→ **Task brief**: From the entries below, copy every line holding the word "karar".

(Exercise input begins)

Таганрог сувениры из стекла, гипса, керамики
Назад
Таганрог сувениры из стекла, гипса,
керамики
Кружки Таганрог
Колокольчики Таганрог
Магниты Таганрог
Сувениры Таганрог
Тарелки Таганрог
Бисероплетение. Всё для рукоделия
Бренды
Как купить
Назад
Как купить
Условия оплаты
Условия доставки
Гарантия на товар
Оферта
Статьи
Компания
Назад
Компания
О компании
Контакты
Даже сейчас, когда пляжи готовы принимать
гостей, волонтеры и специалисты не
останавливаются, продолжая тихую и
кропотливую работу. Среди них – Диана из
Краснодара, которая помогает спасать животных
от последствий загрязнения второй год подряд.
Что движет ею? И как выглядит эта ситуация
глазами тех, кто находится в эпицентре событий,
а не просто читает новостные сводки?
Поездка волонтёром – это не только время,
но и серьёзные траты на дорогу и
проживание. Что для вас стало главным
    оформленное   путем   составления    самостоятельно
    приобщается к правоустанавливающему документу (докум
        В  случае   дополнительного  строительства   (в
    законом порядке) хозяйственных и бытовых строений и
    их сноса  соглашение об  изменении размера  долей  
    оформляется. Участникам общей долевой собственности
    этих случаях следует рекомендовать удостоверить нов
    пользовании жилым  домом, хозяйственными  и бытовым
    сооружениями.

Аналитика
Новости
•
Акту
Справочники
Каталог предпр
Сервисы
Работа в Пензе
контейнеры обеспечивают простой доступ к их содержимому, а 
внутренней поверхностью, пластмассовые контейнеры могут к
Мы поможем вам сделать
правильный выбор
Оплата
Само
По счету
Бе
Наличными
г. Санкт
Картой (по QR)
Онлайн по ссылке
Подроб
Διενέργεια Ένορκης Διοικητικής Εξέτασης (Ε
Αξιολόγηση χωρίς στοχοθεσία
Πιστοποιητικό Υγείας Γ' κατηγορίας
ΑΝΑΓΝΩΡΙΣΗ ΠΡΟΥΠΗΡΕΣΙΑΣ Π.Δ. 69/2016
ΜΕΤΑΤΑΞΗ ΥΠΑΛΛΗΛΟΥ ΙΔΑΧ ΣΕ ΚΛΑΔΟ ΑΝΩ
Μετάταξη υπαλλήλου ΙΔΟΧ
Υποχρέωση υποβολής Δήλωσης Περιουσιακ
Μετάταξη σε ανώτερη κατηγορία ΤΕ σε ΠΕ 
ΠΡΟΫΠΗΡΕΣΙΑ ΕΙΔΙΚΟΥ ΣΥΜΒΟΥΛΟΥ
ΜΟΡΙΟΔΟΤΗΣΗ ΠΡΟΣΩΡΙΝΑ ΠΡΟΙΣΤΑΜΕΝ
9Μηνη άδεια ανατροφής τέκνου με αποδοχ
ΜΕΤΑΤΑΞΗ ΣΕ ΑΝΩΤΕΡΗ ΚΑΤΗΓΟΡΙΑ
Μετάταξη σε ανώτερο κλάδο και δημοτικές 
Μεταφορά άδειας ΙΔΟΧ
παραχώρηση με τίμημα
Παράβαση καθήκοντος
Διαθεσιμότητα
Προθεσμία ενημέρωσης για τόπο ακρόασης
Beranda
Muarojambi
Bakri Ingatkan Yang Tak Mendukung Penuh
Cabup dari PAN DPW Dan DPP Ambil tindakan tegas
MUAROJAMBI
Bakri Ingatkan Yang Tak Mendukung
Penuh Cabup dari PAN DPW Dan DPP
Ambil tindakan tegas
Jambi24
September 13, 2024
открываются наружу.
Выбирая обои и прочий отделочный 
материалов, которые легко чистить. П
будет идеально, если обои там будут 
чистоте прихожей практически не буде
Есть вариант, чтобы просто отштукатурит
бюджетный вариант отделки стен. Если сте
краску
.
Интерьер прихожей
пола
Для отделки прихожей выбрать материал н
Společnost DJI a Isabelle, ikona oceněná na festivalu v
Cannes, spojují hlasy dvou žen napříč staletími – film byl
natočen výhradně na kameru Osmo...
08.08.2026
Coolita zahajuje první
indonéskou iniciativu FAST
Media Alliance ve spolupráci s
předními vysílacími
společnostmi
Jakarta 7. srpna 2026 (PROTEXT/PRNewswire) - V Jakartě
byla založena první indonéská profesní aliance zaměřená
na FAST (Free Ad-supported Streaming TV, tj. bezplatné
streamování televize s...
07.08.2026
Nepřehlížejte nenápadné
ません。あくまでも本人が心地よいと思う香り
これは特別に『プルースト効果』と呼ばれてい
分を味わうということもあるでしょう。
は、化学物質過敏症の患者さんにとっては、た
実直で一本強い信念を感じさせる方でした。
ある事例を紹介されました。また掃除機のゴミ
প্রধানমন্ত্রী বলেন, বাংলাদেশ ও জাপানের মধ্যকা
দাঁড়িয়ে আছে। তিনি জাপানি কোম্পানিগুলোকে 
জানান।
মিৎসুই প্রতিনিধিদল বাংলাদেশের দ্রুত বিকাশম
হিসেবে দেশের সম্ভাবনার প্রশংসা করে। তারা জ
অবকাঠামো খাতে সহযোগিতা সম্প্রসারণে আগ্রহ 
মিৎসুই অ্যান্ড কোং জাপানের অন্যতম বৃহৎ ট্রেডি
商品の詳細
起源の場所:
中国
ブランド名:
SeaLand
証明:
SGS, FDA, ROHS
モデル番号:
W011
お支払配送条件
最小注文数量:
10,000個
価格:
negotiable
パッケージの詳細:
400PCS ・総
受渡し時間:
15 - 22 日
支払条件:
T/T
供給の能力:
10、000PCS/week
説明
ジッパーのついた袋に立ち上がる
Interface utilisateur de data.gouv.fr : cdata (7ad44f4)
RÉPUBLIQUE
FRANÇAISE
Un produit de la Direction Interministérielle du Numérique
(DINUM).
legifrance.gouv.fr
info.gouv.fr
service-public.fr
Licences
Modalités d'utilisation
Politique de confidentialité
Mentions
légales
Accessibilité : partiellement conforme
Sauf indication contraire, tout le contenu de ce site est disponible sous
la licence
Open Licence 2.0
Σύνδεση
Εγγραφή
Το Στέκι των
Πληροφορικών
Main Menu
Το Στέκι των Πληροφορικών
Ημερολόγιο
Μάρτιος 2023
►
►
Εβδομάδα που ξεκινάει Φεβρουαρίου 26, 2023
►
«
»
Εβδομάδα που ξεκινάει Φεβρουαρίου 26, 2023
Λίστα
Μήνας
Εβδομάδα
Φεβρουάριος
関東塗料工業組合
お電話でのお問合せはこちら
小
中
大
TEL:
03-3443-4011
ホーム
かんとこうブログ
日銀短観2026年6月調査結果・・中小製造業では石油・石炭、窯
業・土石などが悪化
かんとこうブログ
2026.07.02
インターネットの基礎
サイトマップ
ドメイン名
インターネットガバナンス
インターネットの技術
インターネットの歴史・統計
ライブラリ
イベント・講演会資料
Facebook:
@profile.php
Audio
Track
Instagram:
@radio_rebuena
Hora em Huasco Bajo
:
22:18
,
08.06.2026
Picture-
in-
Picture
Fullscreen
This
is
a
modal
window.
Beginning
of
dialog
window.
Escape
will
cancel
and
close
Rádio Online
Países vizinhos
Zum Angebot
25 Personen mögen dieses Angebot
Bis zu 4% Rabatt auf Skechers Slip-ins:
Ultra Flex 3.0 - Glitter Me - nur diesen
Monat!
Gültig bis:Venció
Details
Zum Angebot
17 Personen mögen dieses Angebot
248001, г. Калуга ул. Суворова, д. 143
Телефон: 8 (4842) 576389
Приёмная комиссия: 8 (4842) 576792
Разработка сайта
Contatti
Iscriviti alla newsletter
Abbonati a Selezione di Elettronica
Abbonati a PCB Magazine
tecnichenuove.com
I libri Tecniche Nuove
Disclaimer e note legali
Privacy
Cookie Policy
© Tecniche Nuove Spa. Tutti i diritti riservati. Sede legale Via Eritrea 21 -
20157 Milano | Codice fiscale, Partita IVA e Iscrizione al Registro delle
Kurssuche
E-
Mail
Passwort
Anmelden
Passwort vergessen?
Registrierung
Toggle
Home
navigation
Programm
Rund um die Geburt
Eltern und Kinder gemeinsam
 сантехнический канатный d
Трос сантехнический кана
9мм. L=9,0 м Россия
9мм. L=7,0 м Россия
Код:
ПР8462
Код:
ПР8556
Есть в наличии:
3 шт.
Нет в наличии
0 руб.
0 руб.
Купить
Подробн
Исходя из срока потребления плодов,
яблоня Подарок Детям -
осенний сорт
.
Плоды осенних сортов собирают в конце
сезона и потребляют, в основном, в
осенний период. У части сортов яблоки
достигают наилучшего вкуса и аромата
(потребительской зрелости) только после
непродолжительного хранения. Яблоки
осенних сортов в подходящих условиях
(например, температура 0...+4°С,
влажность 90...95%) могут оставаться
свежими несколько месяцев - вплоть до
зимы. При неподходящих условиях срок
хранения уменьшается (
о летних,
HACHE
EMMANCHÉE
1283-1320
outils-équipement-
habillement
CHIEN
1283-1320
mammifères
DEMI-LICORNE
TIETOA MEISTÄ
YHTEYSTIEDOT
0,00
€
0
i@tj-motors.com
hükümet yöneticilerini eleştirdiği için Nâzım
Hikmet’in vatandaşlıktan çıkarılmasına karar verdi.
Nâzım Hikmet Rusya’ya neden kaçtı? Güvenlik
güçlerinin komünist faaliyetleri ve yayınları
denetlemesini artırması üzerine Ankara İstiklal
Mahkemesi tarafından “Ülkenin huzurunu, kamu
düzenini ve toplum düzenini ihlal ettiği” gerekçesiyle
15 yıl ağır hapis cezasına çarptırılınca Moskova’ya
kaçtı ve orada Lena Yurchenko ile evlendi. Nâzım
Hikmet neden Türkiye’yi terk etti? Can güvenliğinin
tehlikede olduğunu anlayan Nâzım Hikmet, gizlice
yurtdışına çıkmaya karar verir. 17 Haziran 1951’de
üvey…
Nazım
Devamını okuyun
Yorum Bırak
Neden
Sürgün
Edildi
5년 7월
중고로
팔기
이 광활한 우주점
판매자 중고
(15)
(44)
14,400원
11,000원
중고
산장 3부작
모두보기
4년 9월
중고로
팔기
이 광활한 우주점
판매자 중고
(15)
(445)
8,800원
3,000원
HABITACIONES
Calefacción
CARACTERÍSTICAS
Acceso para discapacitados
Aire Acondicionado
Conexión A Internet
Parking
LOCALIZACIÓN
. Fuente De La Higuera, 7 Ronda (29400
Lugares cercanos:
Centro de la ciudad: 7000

(Exercise input ends)

→ **Answer**:
Hikmet’in vatandaşlıktan çıkarılmasına karar verdi.
yurtdışına çıkmaya karar verir. 17 Haziran 1951’de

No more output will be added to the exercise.